To millions of Americans, though, he will always be either a victim of one of the most horrific cases of police brutality ever videotaped or just a hooligan who didn’t stop when police attempted to pull him over.
He’s indisputably the black motorist whose beating on a darkened LA street led to one of the worst race riots in American history.
It’s been an up-and-down ride for King since he went on television at the height of those riots and pleaded in a quavering voice, “Can we all get along?”
He’s been arrested numerous times, mostly for alcohol-related crimes. In a recent interview with The Associated Press he said, “I still sip, I don’t get drunk.”
He has been to a number of rehab programs, he said, including the 2008 appearance on “Dr. Drew” Pinsky’s “Celebrity Rehab” program.
Still, he was arrested again just last year for driving under the influence.
It was his fear of being stopped for drunken driving on March 3, 1991, King said, that initially led him to try to evade police who attempted to pull him over for speeding.
After he did stop, four LA police officers hit him more than 50 times with their batons, kicked him and shot him with stun guns. A man who had quietly stepped outside his home to observe the commotion videotaped most of it and turned a copy over to a local TV station.
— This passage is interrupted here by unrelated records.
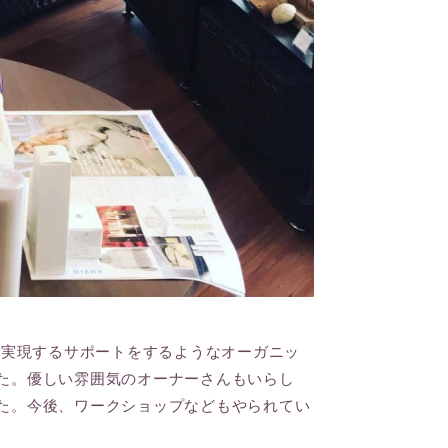
それを実現するサポートをするようなオーガニッ
た。優しい雰囲気のオーナーさんもいらし
た。今後、ワークショップなどもやられてい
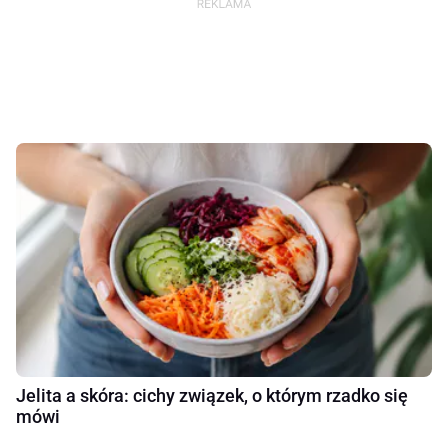
Jelita a skóra: cichy związek, o którym rzadko się
mówi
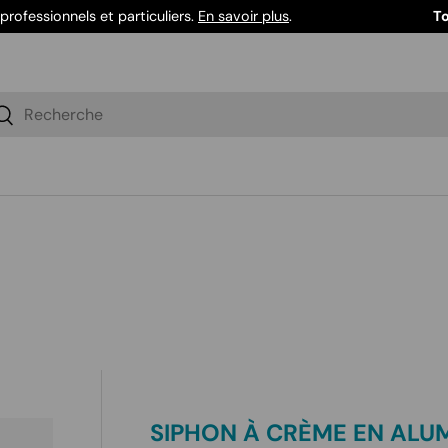
professionnels et particuliers.
En savoir plus
.
To
herche
Rechercher
SIPHON À CRÈME EN ALUMI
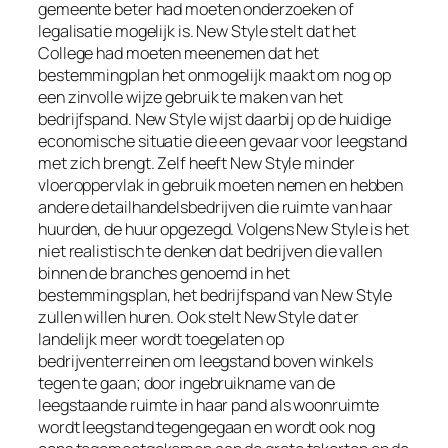
gemeente beter had moeten onderzoeken of
legalisatie mogelijk is. New Style stelt dat het
College had moeten meenemen dat het
bestemmingplan het onmogelijk maakt om nog op
een zinvolle wijze
gebruik te maken van het
bedrijfspand. New Style wijst daarbij op de huidige
economische situatie die een gevaar voor leegstand
met zich brengt. Zelf heeft New Style minder
vloeroppervlak in gebruik moeten nemen en hebben
andere detailhandelsbedrijven die ruimte van haar
huurden, de huur opgezegd. Volgens New Style is het
niet realistisch te denken dat bedrijven die vallen
binnen de branches genoemd in het
bestemmingsplan, het bedrijfspand van New Style
zullen willen huren. Ook stelt New Style dat er
landelijk meer wordt toegelaten op
bedrijventerreinen om leegstand boven winkels
tegen te gaan; door ingebruikname van de
leegstaande ruimte in haar pand als woonruimte
wordt leegstand tegengegaan en wordt ook nog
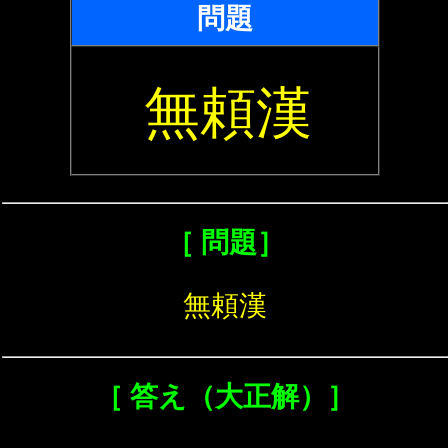
問題
無頼漢
［ 問題］
無頼漢
［ 答え（大正解）］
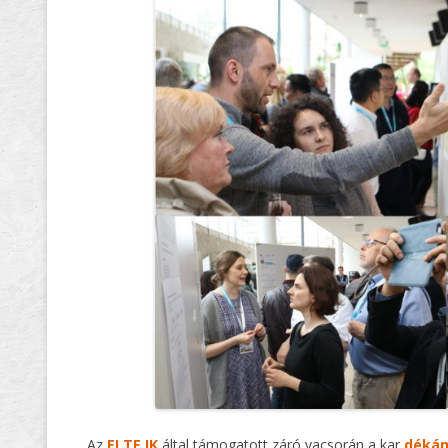
Az
ELTE IK
által támogatott záró vacsorán a kar
dékán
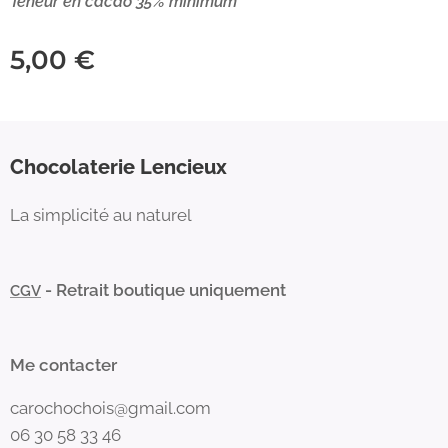
Teneur en cacao 35% minimum
5,00
€
Chocolaterie Lencieux
La simplicité au naturel
- Retrait boutique uniquement
CGV
Me contacter
carochochois@gmail.com
06 30 58 33 46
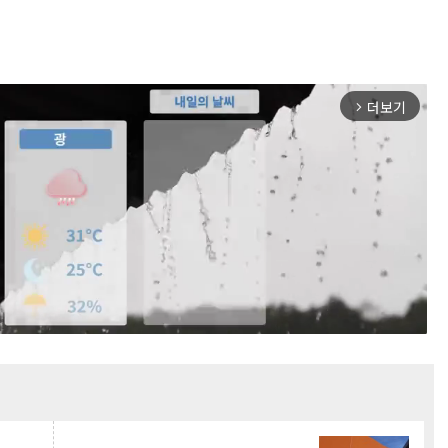
더보기
arrow_forward_ios
Mute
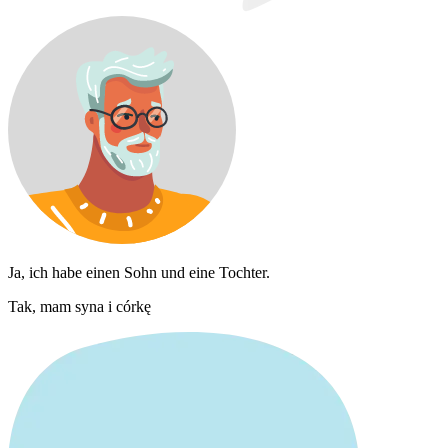
Ja, ich habe einen Sohn und eine Tochter.
Tak, mam syna i córkę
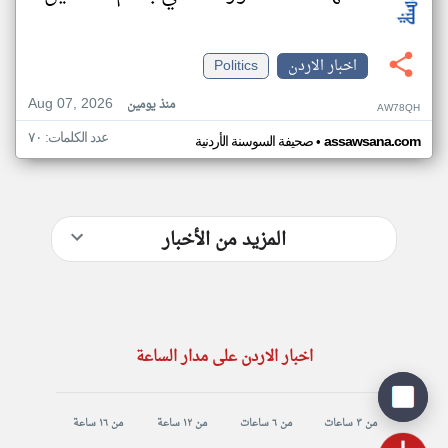
اخبار الاردن
Politics
Aug 07, 2026
منذ يومين
AW78QH
عدد الكلمات: ٧٠
•
assawsana.com
صحيفة السوسنة الأردنية
المزيد من الأخبار
اخبار الاردن على مدار الساعة
من ٣ ساعات
من ٦ ساعات
من ١٢ ساعة
من ١٦ ساعة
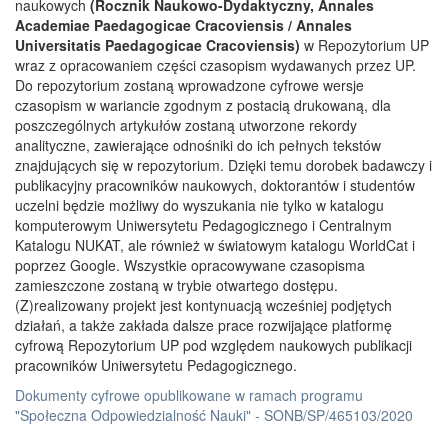
naukowych
(Rocznik Naukowo-Dydaktyczny, Annales
Academiae Paedagogicae Cracoviensis / Annales
Universitatis Paedagogicae Cracoviensis)
w Repozytorium UP
wraz z opracowaniem części czasopism wydawanych przez UP.
Do repozytorium zostaną wprowadzone cyfrowe wersje
czasopism w wariancie zgodnym z postacią drukowaną, dla
poszczególnych artykułów zostaną utworzone rekordy
analityczne, zawierające odnośniki do ich pełnych tekstów
znajdujących się w repozytorium. Dzięki temu dorobek badawczy i
publikacyjny pracowników naukowych, doktorantów i studentów
uczelni będzie możliwy do wyszukania nie tylko w katalogu
komputerowym Uniwersytetu Pedagogicznego i Centralnym
Katalogu NUKAT, ale również w światowym katalogu WorldCat i
poprzez Google. Wszystkie opracowywane czasopisma
zamieszczone zostaną w trybie otwartego dostępu.
(Z)realizowany projekt jest kontynuacją wcześniej podjętych
działań, a także zakłada dalsze prace rozwijające platformę
cyfrową Repozytorium UP pod względem naukowych publikacji
pracowników Uniwersytetu Pedagogicznego.
Dokumenty cyfrowe opublikowane w ramach programu
"Społeczna Odpowiedzialność Nauki" - SONB/SP/465103/2020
After a jury with no black members acquitted the officers on April 29, 1992, the city’s black community exploded in rage. Fifty-five people died, more than 2,000 were injured over three days.
King received a $3.8 million settlement from the city, but said he lost most it to bad investments, among them a hip-hop record label he founded that quickly went broke.
He makes money these days taking part in events like celebrity boxing matches. He’s also promoting his just-published memoir, The Riot Within: My Journey From Rebellion to Redemption.
A tall, physically imposing man who is disarmingly friendly, self-effacing and soft-spoken, King, 47, maintains he is happy.
“America’s been good to me after I paid the price and stayed alive through it all,” he says. “This part of my life is the easy part now.”